Vaikora › Blog › Compliance & Audit
HIPAA and AI: Protecting PHI in Healthcare AI Systems
HIPAA compliance for AI systems means preventing Protected Health Information (PHI) from flowing into third-party LLMs or being logged in uncontrolled contexts. The Health Insurance Portability and Accountability Act requires covered entities and business associates to implement safeguards ensuring confidentiality, integrity, and availability of ePHI. When healthcare organizations deploy large language models, patient data must be treated with the same rigor as traditional systems. This includes audit trails for every action, runtime policy enforcement before data moves, explicit consent workflows, and technical controls that stop unauthorized transmission before it happens.

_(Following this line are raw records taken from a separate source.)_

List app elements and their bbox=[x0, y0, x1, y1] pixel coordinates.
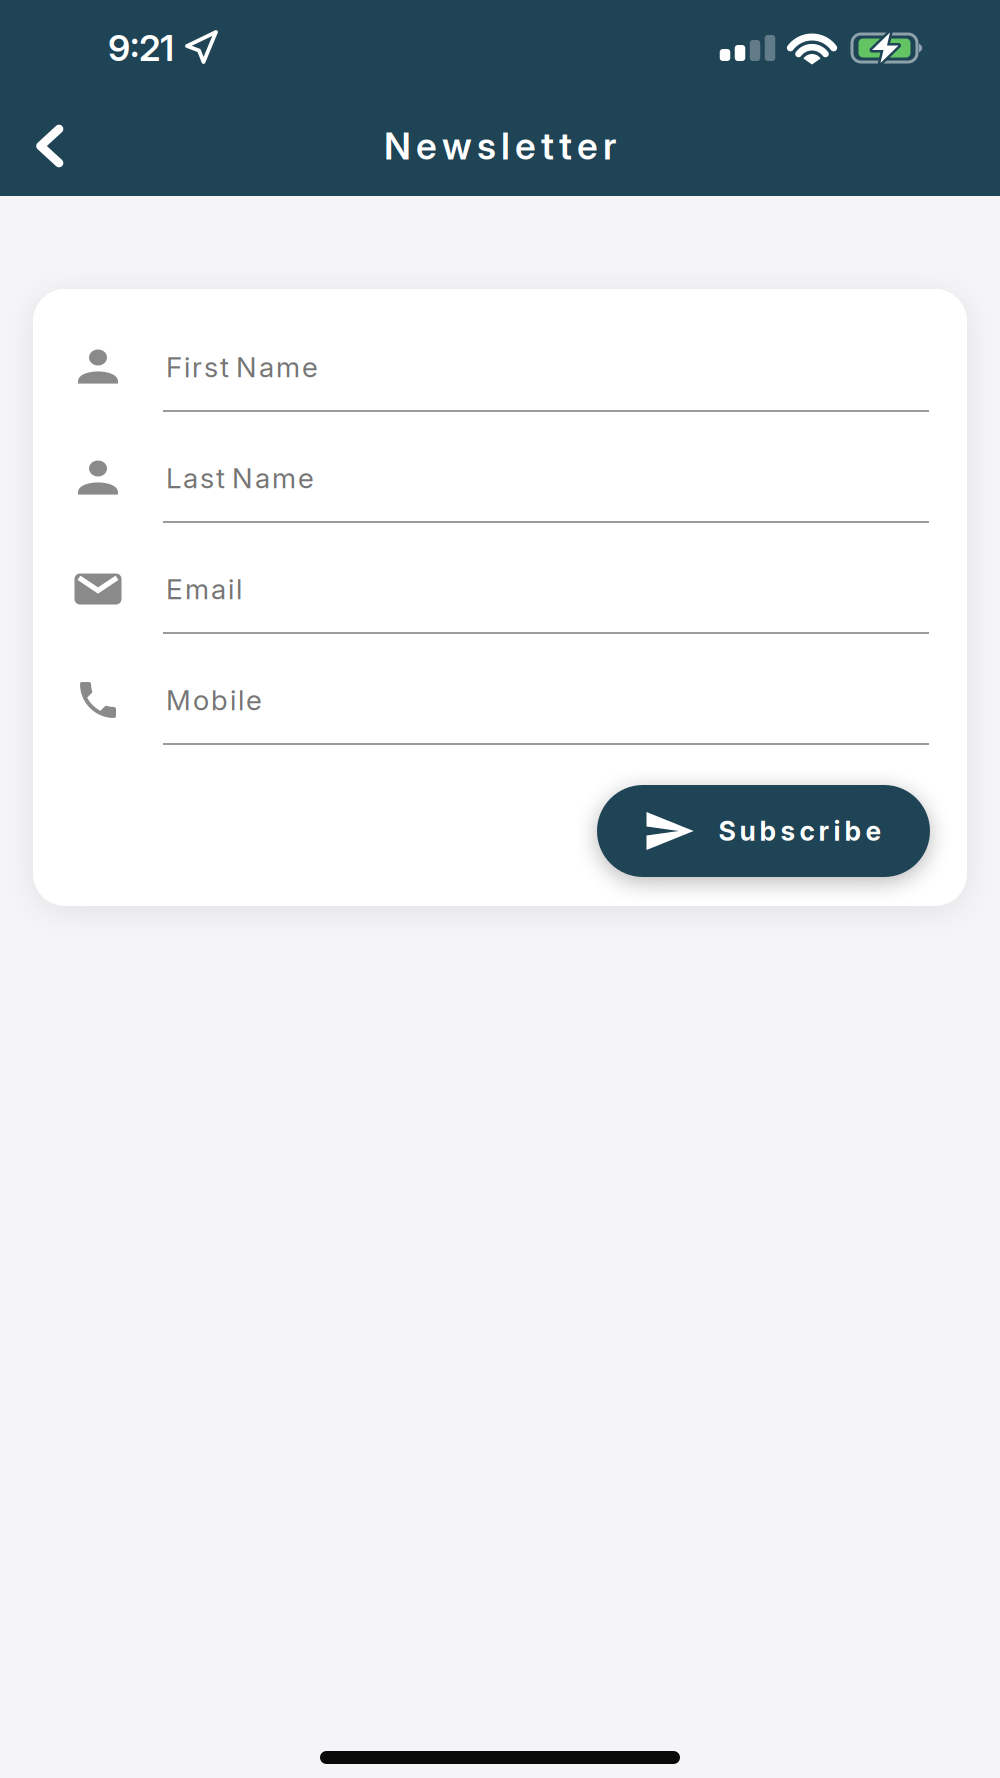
staticText: N e w s l e t t e r bbox=[384, 124, 616, 168]
staticText: 9:21 bbox=[108, 26, 174, 70]
staticText: L a s t N a m e bbox=[166, 461, 314, 495]
staticText: M o b i l e bbox=[166, 683, 262, 717]
button[interactable]: M o b i l e bbox=[33, 678, 967, 745]
staticText: S u b s c r i b e bbox=[718, 815, 882, 847]
staticText: E m a i l bbox=[166, 572, 242, 606]
button[interactable]: S u b s c r i b e bbox=[597, 785, 930, 877]
button[interactable]: E m a i l bbox=[33, 567, 967, 634]
button[interactable]: F i r s t N a m e bbox=[33, 345, 967, 412]
staticText: F i r s t N a m e bbox=[166, 350, 318, 384]
button[interactable]: L a s t N a m e bbox=[33, 456, 967, 523]
button[interactable]: Back bbox=[0, 112, 66, 180]
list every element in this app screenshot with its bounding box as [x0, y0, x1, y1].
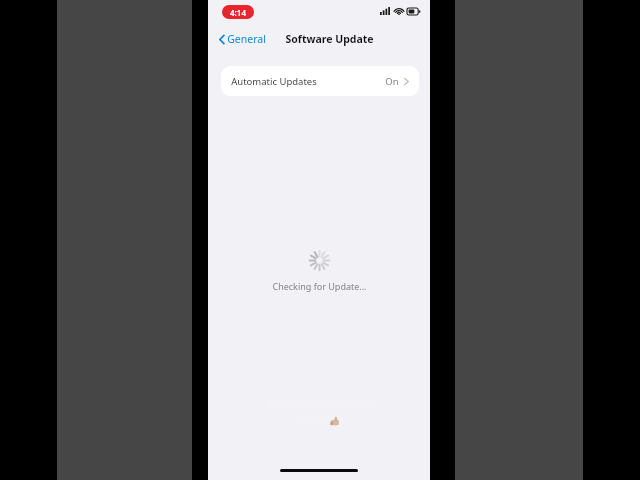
button[interactable]: Automatic Updates — [221, 66, 419, 96]
staticText: Software Update — [285, 32, 374, 46]
staticText: On — [385, 75, 399, 88]
staticText: General — [227, 32, 266, 46]
staticText: Automatic Updates — [231, 75, 317, 88]
staticText: 4:14 — [230, 7, 246, 18]
other: Loading — [309, 250, 330, 271]
button[interactable]: General — [217, 28, 268, 50]
staticText: Checking for Update... — [272, 280, 367, 292]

Why Healthcare Organizations Are Moving to AI, and What Goes Wrong
Healthcare systems have concrete reasons to adopt AI. Radiology departments use AI to flag abnormalities in imaging scans. Clinical documentation systems generate summaries from dictations. Insurance workflows automate prior-authorization reviews. Scheduling systems predict no-shows and optimize patient flow. All of these add value. But each one handles patient names, dates of birth, medical history, insurance IDs, lab results, and diagnoses. That data is PHI under HIPAA, and it needs protection the moment it enters an AI system.
The compliance gap emerges because LLM vendors are not HIPAA-covered entities. OpenAI, Anthropic, Google, and others do not hold Business Associate Agreements (BAAs) that allow them to receive PHI. If you send patient data to a general-purpose LLM endpoint without controls, you are disclosing PHI to an entity with no legal obligation to protect it. That is a breach, regardless of whether the vendor stores it, trains on it, or logs it. The violation happens at transmission.

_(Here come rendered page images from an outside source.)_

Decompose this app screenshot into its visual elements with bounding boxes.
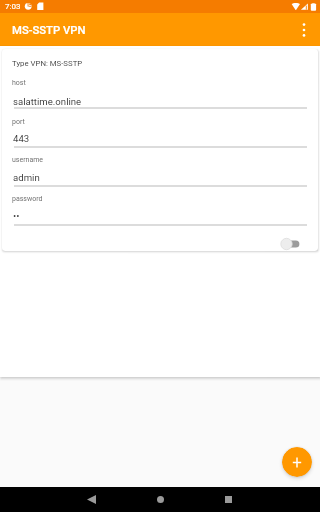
- staticText: salattime.online: [13, 96, 82, 107]
- staticText: username: [12, 156, 44, 164]
- staticText: 443: [13, 133, 30, 144]
- staticText: port: [12, 118, 25, 126]
- staticText: ••: [13, 210, 20, 221]
- staticText: 7:03: [5, 2, 21, 11]
- staticText: password: [12, 195, 43, 203]
- button[interactable]: Enable VPN: [278, 231, 314, 251]
- button[interactable]: Home: [140, 487, 180, 512]
- button[interactable]: More options: [287, 13, 320, 46]
- button[interactable]: Recents: [208, 487, 248, 512]
- button[interactable]: Add: [282, 447, 312, 477]
- staticText: Type VPN: MS-SSTP: [12, 59, 83, 68]
- staticText: host: [12, 79, 26, 87]
- staticText: MS-SSTP VPN: [12, 24, 86, 37]
- button[interactable]: Back: [71, 487, 111, 512]
- staticText: admin: [13, 172, 40, 183]
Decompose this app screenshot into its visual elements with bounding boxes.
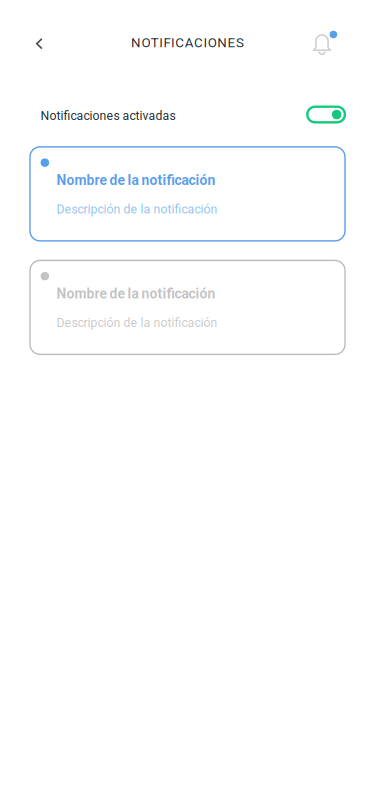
staticText: Nombre de la notificación	[57, 172, 216, 188]
button[interactable]: Nombre de la notificación	[30, 147, 345, 241]
staticText: NOTIFICACIONES	[131, 35, 247, 50]
staticText: Notificaciones activadas	[40, 108, 176, 123]
staticText: Descripción de la notificación	[57, 202, 218, 217]
button[interactable]: Back	[24, 28, 55, 60]
staticText: Nombre de la notificación	[57, 286, 216, 302]
button[interactable]: Nombre de la notificación	[30, 260, 345, 354]
button[interactable]: Notificaciones activadas	[300, 98, 352, 130]
staticText: Descripción de la notificación	[57, 316, 218, 330]
button[interactable]: Notifications	[308, 24, 344, 60]
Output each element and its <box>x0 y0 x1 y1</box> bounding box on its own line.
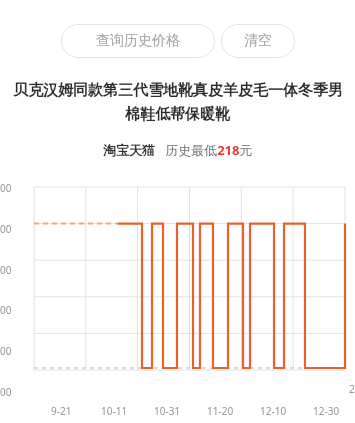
staticText: 00 <box>0 344 12 356</box>
staticText: 清空 <box>244 32 272 50</box>
staticText: 11-20 <box>207 404 234 418</box>
button[interactable]: 清空 <box>221 24 295 58</box>
staticText: 00 <box>0 181 12 193</box>
staticText: 9-21 <box>51 404 72 418</box>
staticText: 2 <box>349 382 355 396</box>
staticText: 00 <box>0 263 12 275</box>
staticText: 淘宝天猫 历史最低218元 <box>103 141 253 159</box>
button[interactable]: 查询历史价格 <box>61 24 215 58</box>
staticText: 00 <box>0 222 12 234</box>
staticText: 10-31 <box>154 404 181 418</box>
staticText: 12-10 <box>260 404 287 418</box>
staticText: 贝克汉姆同款第三代雪地靴真皮羊皮毛一体冬季男 <box>13 81 343 100</box>
staticText: 10-11 <box>101 404 128 418</box>
staticText: 12-30 <box>313 404 340 418</box>
staticText: 00 <box>0 303 12 315</box>
staticText: 查询历史价格 <box>96 32 180 50</box>
staticText: 棉鞋低帮保暖靴 <box>125 105 230 124</box>
staticText: 00 <box>0 385 12 397</box>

Healthcare organizations also face a secondary risk: the "accidental exposure" scenario. A developer deploys a healthcare AI application, assumes the LLM endpoint is safe, and later discovers that model vendor retention policies mean prompts are stored for up to 30 days for abuse detection. Or a chatbot trained on clinical notes inadvertently reproduces exact patient records when prompted with partial medical histories. Or an AI-powered prior-authorization tool sends full claim details to a third-party LLM, which logs them in training data. These incidents are auditable only if you have runtime visibility into every AI action.
HIPAA's Core Requirements for AI Systems
HIPAA is not a technology standard. It is a compliance framework centered on three principles: the Privacy Rule, the Security Rule, and the Breach Notification Rule.

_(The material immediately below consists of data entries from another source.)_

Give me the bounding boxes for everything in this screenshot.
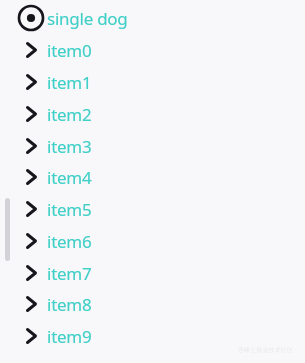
button[interactable]: Expand item1 xyxy=(0,66,305,98)
staticText: item7 xyxy=(47,262,92,285)
button[interactable]: Expand item9 xyxy=(0,320,305,352)
other: Expand item6 xyxy=(26,233,37,249)
staticText: item0 xyxy=(47,39,92,62)
button[interactable]: Selected group xyxy=(0,2,305,34)
staticText: item6 xyxy=(47,230,92,253)
staticText: single dog xyxy=(47,7,128,30)
button[interactable]: Expand item4 xyxy=(0,161,305,193)
staticText: item2 xyxy=(47,103,92,126)
other: Expand item0 xyxy=(26,42,37,58)
other: Expand item7 xyxy=(26,265,37,281)
other: Selected group xyxy=(17,4,45,32)
other: Expand item2 xyxy=(26,106,37,122)
staticText: item4 xyxy=(47,166,92,189)
button[interactable]: Expand item6 xyxy=(0,225,305,257)
button[interactable]: Expand item8 xyxy=(0,288,305,320)
button[interactable]: Expand item2 xyxy=(0,98,305,130)
staticText: item9 xyxy=(47,325,92,348)
button[interactable]: Expand item3 xyxy=(0,130,305,162)
staticText: item5 xyxy=(47,198,92,221)
other: Expand item1 xyxy=(26,74,37,90)
other: Expand item5 xyxy=(26,201,37,217)
staticText: item3 xyxy=(47,135,92,158)
button[interactable]: Expand item0 xyxy=(0,34,305,66)
staticText: @稀土掘金技术社区 xyxy=(238,345,294,353)
other: Expand item4 xyxy=(26,169,37,185)
other: Expand item9 xyxy=(26,328,37,344)
button[interactable]: Expand item7 xyxy=(0,257,305,289)
staticText: item8 xyxy=(47,293,92,316)
staticText: item1 xyxy=(47,71,92,94)
other: Expand item8 xyxy=(26,296,37,312)
button[interactable]: Expand item5 xyxy=(0,193,305,225)
other: Expand item3 xyxy=(26,138,37,154)
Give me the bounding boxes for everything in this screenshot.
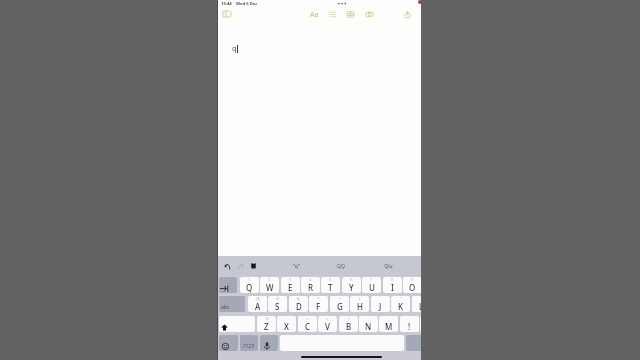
staticText: % [265, 316, 269, 322]
button[interactable] [219, 316, 255, 332]
button[interactable]: 6 [342, 277, 361, 293]
staticText: . [409, 316, 411, 322]
button[interactable]: 8 [383, 277, 402, 293]
button[interactable]: 5 [321, 277, 340, 293]
staticText: + [306, 316, 309, 322]
button[interactable]: Aa [308, 9, 320, 20]
button[interactable]: Share [401, 8, 413, 20]
staticText: @ [256, 296, 260, 302]
staticText: 8 [391, 277, 394, 283]
staticText: V [325, 321, 330, 332]
staticText: 6 [350, 277, 353, 283]
staticText: " [400, 296, 402, 302]
staticText: Aa [310, 10, 319, 20]
staticText: ( [339, 296, 341, 302]
button[interactable]: ) [350, 296, 369, 312]
button[interactable]: & [289, 296, 308, 312]
button[interactable]: ? [420, 316, 421, 332]
staticText: ; [368, 316, 370, 322]
staticText: & [297, 296, 301, 302]
staticText: A [255, 301, 261, 312]
button[interactable]: 7 [362, 277, 381, 293]
button[interactable]: 3 [281, 277, 300, 293]
button[interactable]: 2 [260, 277, 279, 293]
staticText: W [266, 282, 274, 293]
staticText: 4 [309, 277, 312, 283]
button[interactable]: Table [344, 8, 356, 20]
button[interactable]: Qiu [368, 256, 408, 276]
button[interactable]: 1 [240, 277, 259, 293]
staticText: T [328, 282, 333, 293]
button[interactable]: : [412, 296, 421, 312]
button[interactable]: 9 [403, 277, 421, 293]
staticText: 1 [248, 277, 251, 283]
staticText: ) [359, 296, 361, 302]
button[interactable]: . [400, 316, 419, 332]
staticText: B [346, 321, 352, 332]
button[interactable]: ( [330, 296, 349, 312]
button[interactable]: Checklist [326, 8, 338, 20]
button[interactable]: ; [359, 316, 378, 332]
staticText: Qiu [384, 263, 393, 270]
staticText: = [326, 316, 329, 322]
button[interactable]: abc [219, 296, 245, 312]
staticText: M [385, 321, 393, 332]
staticText: Wed 6 Dec [236, 1, 258, 7]
staticText: E [288, 282, 293, 293]
staticText: I [391, 282, 394, 293]
staticText: X [284, 321, 289, 332]
button[interactable]: Undo [223, 262, 232, 271]
button[interactable]: ' [371, 296, 390, 312]
button[interactable]: Paste [249, 261, 258, 270]
button[interactable]: Camera [363, 8, 375, 20]
button[interactable]: Redo [236, 262, 245, 271]
button[interactable] [219, 277, 237, 293]
button[interactable]: # [268, 296, 287, 312]
button[interactable] [219, 335, 238, 351]
button[interactable]: @ [248, 296, 267, 312]
staticText: q [232, 43, 237, 53]
staticText: L [419, 301, 421, 312]
staticText: G [337, 301, 343, 312]
staticText: O [409, 282, 416, 293]
staticText: R [308, 282, 314, 293]
button[interactable]: / [339, 316, 358, 332]
staticText: ' [380, 296, 381, 302]
staticText: 2 [268, 277, 271, 283]
staticText: D [296, 301, 302, 312]
staticText: ! [408, 321, 411, 332]
staticText: 3 [289, 277, 292, 283]
staticText: N [365, 321, 372, 332]
staticText: “q” [293, 263, 300, 270]
staticText: K [398, 301, 404, 312]
staticText: - [286, 316, 288, 322]
button[interactable]: “q” [276, 256, 316, 276]
staticText: 5 [329, 277, 332, 283]
button[interactable]: = [318, 316, 337, 332]
staticText: S [275, 301, 280, 312]
button[interactable]: " [391, 296, 410, 312]
button[interactable] [260, 335, 278, 351]
staticText: 7 [370, 277, 373, 283]
staticText: H [357, 301, 363, 312]
button[interactable]: 4 [301, 277, 320, 293]
staticText: F [316, 301, 321, 312]
button[interactable]: * [309, 296, 328, 312]
button[interactable]: + [298, 316, 317, 332]
staticText: Y [349, 282, 354, 293]
button[interactable]: - [277, 316, 296, 332]
staticText: # [276, 296, 279, 302]
button[interactable]: , [379, 316, 398, 332]
staticText: J [379, 301, 382, 312]
staticText: QQ [337, 263, 345, 270]
staticText: Z [264, 321, 269, 332]
button[interactable]: Sidebar [221, 8, 233, 20]
button[interactable]: % [257, 316, 276, 332]
button[interactable]: QQ [321, 256, 361, 276]
staticText: , [388, 316, 390, 322]
staticText: U [369, 282, 375, 293]
staticText: .?123 [242, 343, 255, 350]
button[interactable]: .?123 [240, 335, 258, 351]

The Privacy Rule governs how PHI can be used and disclosed. It requires the "minimum necessary" standard: use or disclose only the amount of PHI needed to accomplish the intended purpose. If your healthcare AI system needs only a patient name and lab result to generate a clinical summary, it should not receive the patient's full medical history, employment status, or insurance details. Most organizations violate this rule by default, sending entire patient records to LLM endpoints out of convenience.
The Security Rule mandates technical, administrative, and physical safeguards for ePHI. This includes access controls (who can access what), audit controls (logging all access), integrity controls (detecting unauthorized changes), and transmission security (encrypting data in motion). The Security Rule does not prescribe specific technologies. It requires a risk assessment, a written security plan, and documented evidence that controls are in place and working. For AI systems, this means your runtime policy layer, audit logging, and data routing must be part of your documented security architecture.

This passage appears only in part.